* Provided records

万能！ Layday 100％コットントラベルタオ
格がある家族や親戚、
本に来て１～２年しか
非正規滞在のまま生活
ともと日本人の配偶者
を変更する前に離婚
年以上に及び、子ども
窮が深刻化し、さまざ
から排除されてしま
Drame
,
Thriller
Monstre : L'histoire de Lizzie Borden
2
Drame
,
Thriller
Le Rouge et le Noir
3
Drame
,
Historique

--

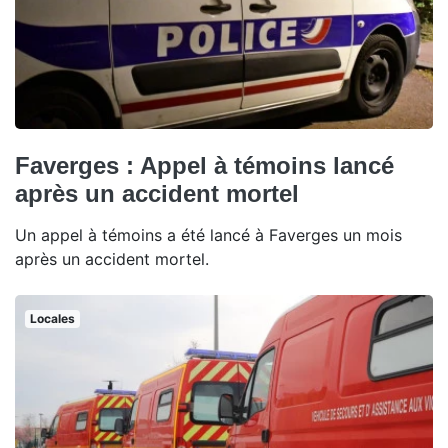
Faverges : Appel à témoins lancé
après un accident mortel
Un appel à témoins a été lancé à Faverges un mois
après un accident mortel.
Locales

* Activity
Every line of the listing that holds "accident" counts once. Say how many such lines there are, using only a number.

* Answer
2